## [Data supplied]
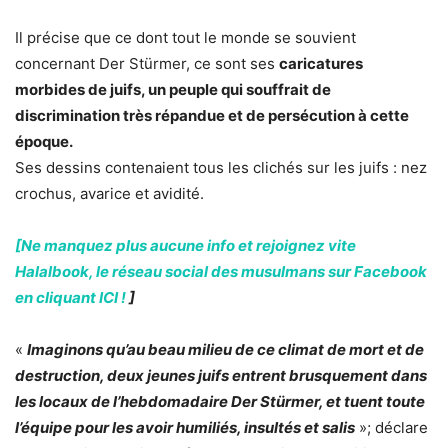
Il précise que ce dont tout le monde se souvient
concernant Der Stürmer, ce sont ses
caricatures
morbides de juifs, un peuple qui souffrait de
discrimination très répandue et de persécution à cette
époque.
Ses dessins contenaient tous les clichés sur les juifs : nez
crochus, avarice et avidité.
[Ne manquez plus aucune info et rejoignez vite
Halalbook, le réseau social des musulmans sur Facebook
en cliquant ICI !
]
«
Imaginons qu’au beau milieu de ce climat de mort et de
destruction, deux jeunes juifs entrent brusquement dans
les locaux de l’hebdomadaire Der Stürmer, et tuent toute
l’équipe pour les avoir humiliés, insultés et salis
»; déclare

## [Assignment]
Search the entries for lines with the string "juifs", then report their number alone.

## [Output for this exercise]
3